§ EXERCISE BRIEF: Among the entries below, only the lines from the one with "Како да се развие веѓи" through the one with "BiliBili video" are to be retyped, exactly and without pictures.

[Page images and extracted text]
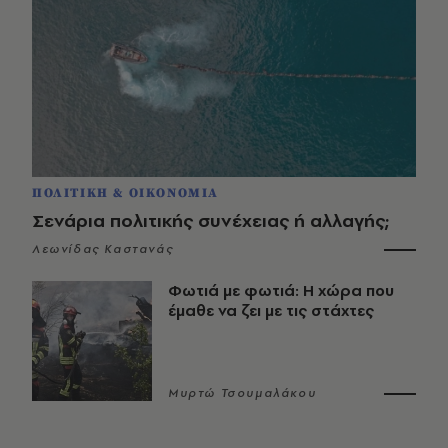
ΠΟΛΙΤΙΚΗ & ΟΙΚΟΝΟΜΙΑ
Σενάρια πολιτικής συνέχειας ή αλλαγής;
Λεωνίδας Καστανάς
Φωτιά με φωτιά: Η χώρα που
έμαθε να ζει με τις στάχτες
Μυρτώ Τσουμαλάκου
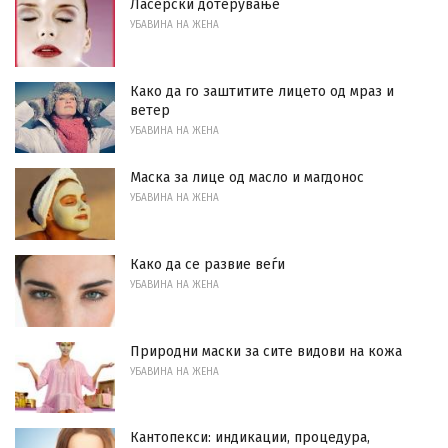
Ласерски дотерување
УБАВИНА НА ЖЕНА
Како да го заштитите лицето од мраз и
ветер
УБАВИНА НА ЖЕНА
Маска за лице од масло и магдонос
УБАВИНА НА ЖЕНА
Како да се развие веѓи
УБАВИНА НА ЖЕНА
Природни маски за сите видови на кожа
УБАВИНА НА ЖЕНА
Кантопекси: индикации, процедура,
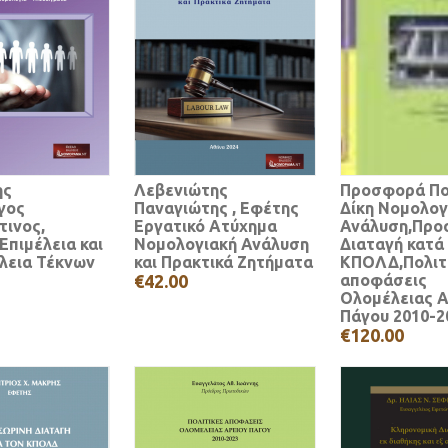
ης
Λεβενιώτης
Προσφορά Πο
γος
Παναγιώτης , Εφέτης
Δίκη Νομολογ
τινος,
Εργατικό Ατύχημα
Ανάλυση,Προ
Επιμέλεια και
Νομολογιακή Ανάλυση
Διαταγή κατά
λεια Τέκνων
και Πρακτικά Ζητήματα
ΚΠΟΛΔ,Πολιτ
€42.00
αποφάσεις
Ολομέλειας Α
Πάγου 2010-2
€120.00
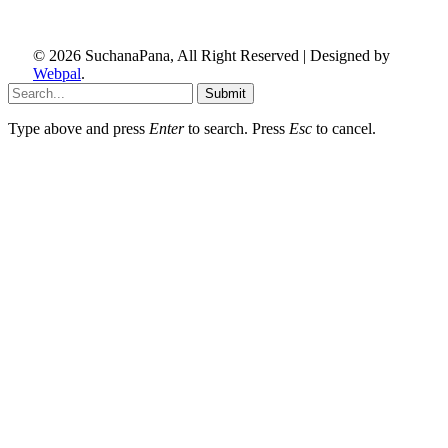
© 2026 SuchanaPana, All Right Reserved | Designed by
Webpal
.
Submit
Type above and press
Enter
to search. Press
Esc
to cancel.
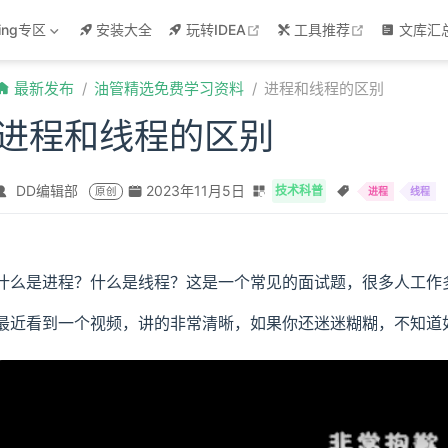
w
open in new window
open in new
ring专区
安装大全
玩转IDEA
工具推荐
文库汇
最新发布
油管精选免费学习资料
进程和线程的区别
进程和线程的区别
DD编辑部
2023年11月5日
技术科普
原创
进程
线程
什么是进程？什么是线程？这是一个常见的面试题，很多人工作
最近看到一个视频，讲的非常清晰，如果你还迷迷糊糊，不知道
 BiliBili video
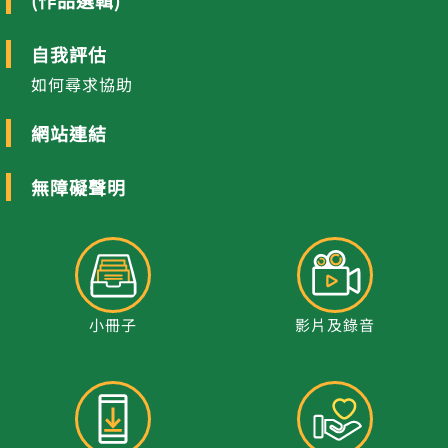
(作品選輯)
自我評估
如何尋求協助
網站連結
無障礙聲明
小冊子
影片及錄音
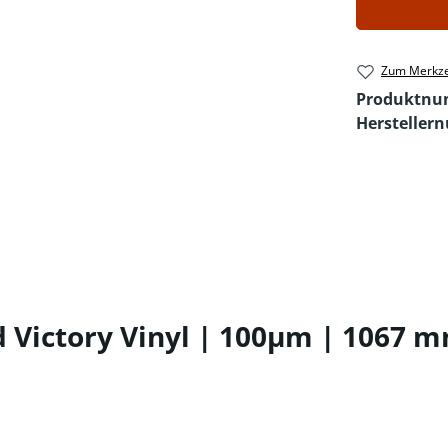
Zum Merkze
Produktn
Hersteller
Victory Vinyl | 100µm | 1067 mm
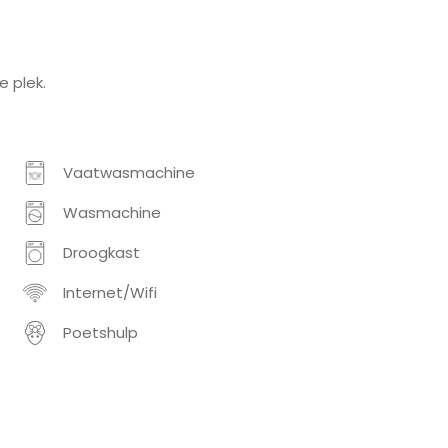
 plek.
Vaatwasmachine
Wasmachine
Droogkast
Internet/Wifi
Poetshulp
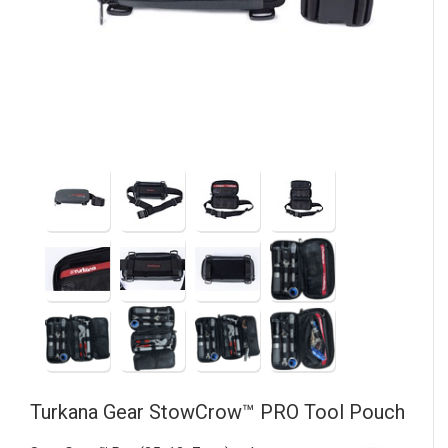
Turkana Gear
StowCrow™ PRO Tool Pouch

...

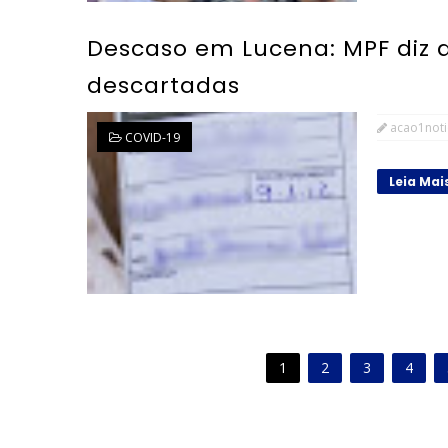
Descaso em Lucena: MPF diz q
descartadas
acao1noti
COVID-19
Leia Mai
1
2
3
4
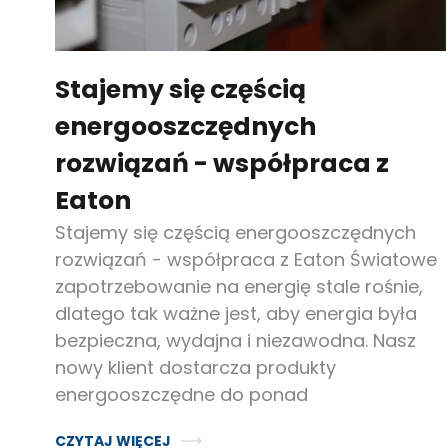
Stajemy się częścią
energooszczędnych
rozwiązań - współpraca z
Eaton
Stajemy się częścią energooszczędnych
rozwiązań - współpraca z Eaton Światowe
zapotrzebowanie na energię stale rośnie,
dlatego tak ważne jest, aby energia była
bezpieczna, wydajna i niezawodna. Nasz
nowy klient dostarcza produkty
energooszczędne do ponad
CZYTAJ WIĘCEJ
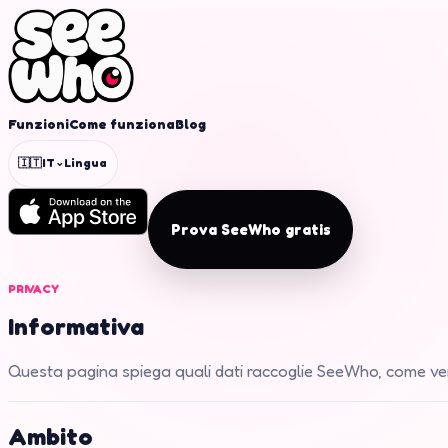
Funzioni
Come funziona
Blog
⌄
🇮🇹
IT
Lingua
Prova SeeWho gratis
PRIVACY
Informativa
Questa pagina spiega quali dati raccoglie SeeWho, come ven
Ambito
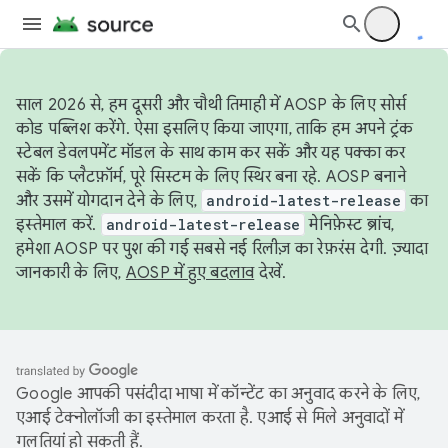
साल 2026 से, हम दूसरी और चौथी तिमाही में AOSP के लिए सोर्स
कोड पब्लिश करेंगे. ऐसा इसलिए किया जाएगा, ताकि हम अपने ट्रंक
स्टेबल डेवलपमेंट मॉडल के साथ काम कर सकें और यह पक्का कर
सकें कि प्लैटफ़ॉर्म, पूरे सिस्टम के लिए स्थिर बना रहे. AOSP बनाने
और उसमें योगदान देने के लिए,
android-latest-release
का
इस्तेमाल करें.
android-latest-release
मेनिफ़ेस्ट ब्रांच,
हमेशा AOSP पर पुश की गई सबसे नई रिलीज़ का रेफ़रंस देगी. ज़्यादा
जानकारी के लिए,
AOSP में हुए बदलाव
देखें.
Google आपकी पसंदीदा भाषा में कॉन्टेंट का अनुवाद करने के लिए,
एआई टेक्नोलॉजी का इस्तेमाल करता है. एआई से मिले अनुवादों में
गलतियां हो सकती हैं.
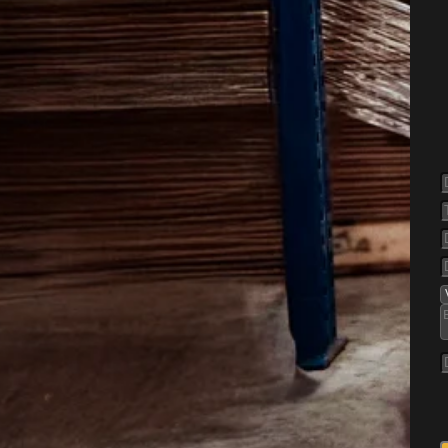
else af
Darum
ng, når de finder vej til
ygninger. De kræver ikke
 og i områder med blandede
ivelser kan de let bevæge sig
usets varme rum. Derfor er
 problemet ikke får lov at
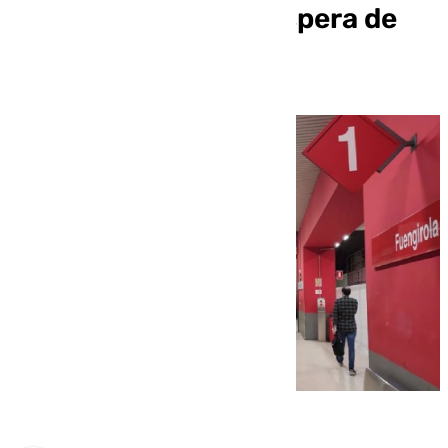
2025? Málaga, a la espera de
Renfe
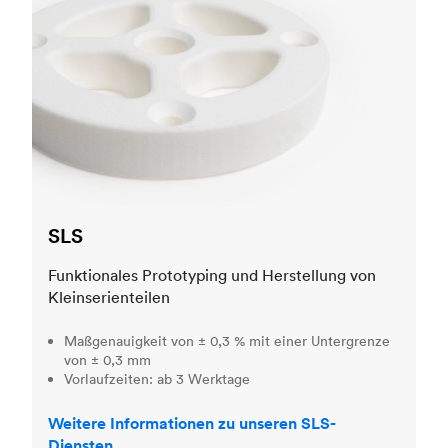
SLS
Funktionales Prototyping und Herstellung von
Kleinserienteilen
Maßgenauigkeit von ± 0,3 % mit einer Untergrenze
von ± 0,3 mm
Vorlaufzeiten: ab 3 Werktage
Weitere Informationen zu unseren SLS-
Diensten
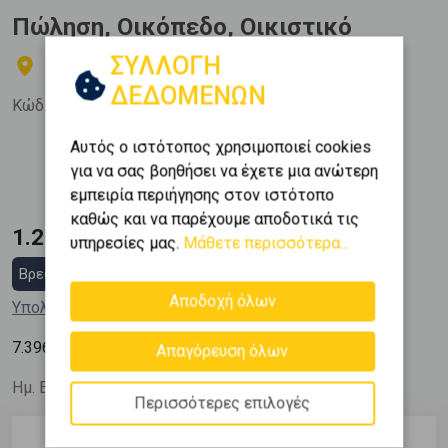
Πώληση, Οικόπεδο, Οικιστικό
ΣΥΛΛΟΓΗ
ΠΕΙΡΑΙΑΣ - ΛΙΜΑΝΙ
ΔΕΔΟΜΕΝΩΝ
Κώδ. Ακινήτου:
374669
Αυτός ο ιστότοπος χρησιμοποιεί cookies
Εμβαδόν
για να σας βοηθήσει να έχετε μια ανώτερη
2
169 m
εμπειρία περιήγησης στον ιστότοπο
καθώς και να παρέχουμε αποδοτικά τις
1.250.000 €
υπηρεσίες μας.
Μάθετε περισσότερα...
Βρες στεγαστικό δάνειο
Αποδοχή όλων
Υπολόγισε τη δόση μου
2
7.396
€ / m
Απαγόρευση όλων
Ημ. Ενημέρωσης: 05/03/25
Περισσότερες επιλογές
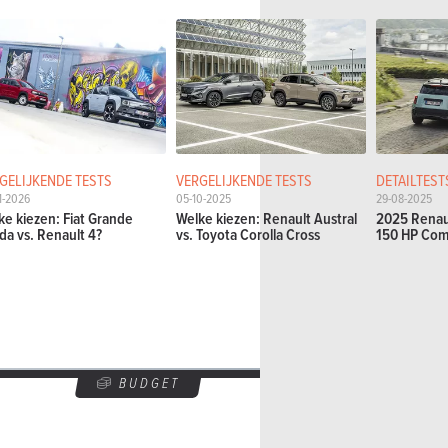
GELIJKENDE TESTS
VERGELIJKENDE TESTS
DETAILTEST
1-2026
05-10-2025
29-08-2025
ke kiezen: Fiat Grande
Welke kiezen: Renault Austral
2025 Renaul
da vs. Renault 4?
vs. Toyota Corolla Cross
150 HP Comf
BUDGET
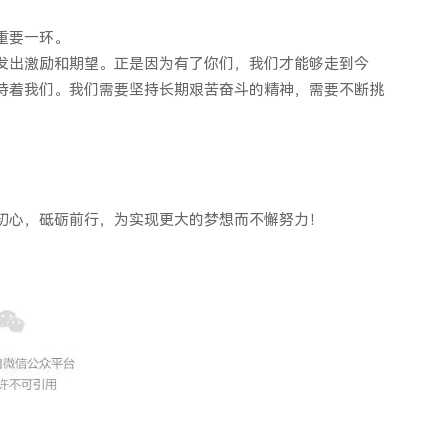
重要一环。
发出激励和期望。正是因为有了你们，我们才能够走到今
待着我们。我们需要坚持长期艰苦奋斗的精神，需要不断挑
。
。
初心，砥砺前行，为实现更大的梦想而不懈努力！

§ ANSWER SECTION:
Како да се развие веѓи
УБАВИНА НА ЖЕНА
Природни маски за сите видови на кожа
УБАВИНА НА ЖЕНА
Кантопекси: индикации, процедура,
ης
Λεβενιώτης
Προσφορά Πο
γος
Παναγιώτης , Εφέτης
Δίκη Νομολογ
τινος,
Εργατικό Ατύχημα
Ανάλυση,Προ
Επιμέλεια και
Νομολογιακή Ανάλυση
Διαταγή κατά
λεια Τέκνων
και Πρακτικά Ζητήματα
ΚΠΟΛΔ,Πολιτ
€42.00
αποφάσεις
Ολομέλειας Α
Πάγου 2010-2
€120.00
© 2026 SuchanaPana, All Right Reserved | Designed by
Webpal
.
Submit
Type above and press
Enter
to search. Press
Esc
to cancel.
w
open in new window
open in new
ring专区
安装大全
玩转IDEA
工具推荐
文库汇
最新发布
油管精选免费学习资料
进程和线程的区别
进程和线程的区别
DD编辑部
2023年11月5日
技术科普
原创
进程
线程
什么是进程？什么是线程？这是一个常见的面试题，很多人工作
最近看到一个视频，讲的非常清晰，如果你还迷迷糊糊，不知道
 BiliBili video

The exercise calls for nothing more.